PhytoBlock Examples:

  • Modern slavery, forced labor & poor wages: To prevent our solution from reinforcing these exploitative labor practices, we prioritize partnerships with trusted, certified farmer cooperatives such as CADESA, which follow fair trade and labor standards. By collaborating with organizations like Trias and Rainforest Alliance, we ensure that smallholder farmers, often most vulnerable to exploitation, are included. In future field trials, we commit to fair compensation and transparent agreements, making sure our innovation does not reinforce existing inequities in the cocoa sector.
  • Genetic biosafety risks: To minimize unintended ecological impact, we are conducting extensive lab testing under expert guidance of KU Leuven professors and consulting with professors from universities like Imperial College and Georg-August-Universität Göttingen, before any field applications. Our technical design incorporates a dual kill-switch mechanism. We also plan to continue the dialogue with regulatory bodies and experts such as Charlotte Klank to build trust and accountability in how our biosafety measures are tested and implemented.

4. Track

Tracking progress is central to making PhytoBlock accountable and credible. As our project operates in both the lab and the field, we established a monitoring system that combines scientific rigor with stakeholder participation and balances quantitative and qualitative measures. Some examples of specific potential indicators can be found in the issues table.

How we chose indicators:

  • We consulted the Shift Project's Indicator Design Tool [18] which stresses the need for indicators that are specific, outcome-focused, and practical.
  • A vulnerability lens will be applied, highlighting effects on smallholder farmers, women, and biodiversity hotspots.
  • Indicators will be selected for their traceability by local partners and their ability to feed into industry-level decision-making.

Data collection methodology:

  • Local partnerships: through farmer cooperatives such as CADESA, industry leaders like Cargill and organizations like Trias and Rainforest Alliance we aim to ensure cultural and contextual accuracy, while allowing us to reach smaller producers who might otherwise be excluded.
  • Industry input: Chocolate industry partners like Cargill help validate indicators relevant to scalability, regulatory compliance, and economic feasibility.
  • Regularity: Close monitoring is carried out during initial lab and pilot phases, followed by monthly updates once field trials stabilize. Flexibility is maintained to add "pop-up" assessments if unexpected issues arise.
  • Triangulation: Quantitative data should be combined with qualitative insights (e.g., farmer satisfaction, inclusivity of engagement) to give a holistic picture.

5. Communicate

To ensure transparency, we will share monthly reports with all project stakeholders, using a standardized template. These reports will provide regular updates on progress, challenges, and next steps. Each report will also include clear contact details and invite feedback, serving as a grievance mechanism to help us continuously identify and address issues across our value chain.

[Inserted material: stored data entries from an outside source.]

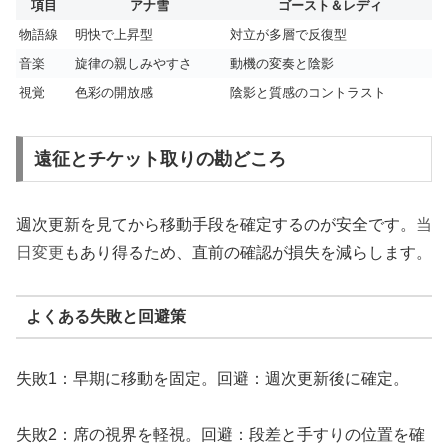
項目
アナ雪
ゴースト＆レディ
物語線
明快で上昇型
対立が多層で反復型
音楽
旋律の親しみやすさ
動機の変奏と陰影
視覚
色彩の開放感
陰影と質感のコントラスト
遠征とチケット取りの勘どころ
週次更新を見てから移動手段を確定するのが安全です。
当
日変更
もあり得るため、直前の確認が損失を減らします。
よくある失敗と回避策
失敗1：早期に移動を固定。回避：週次更新後に確定。
失敗2：席の視界を軽視。回避：段差と手すりの位置を確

Monthly Update Report Template

Title: PhytoBlock HREDD Monthly Update – September 2025

  1. Overview: Key activities this month (e.g. stakeholder meetings, lab updates).
  2. Issues Identified: New risks or concerns raised.
  3. Actions Taken: What we did to address previously identified risks.
  4. Indicator Update: Metrics progress
  5. Next Steps: Planned actions for the coming month.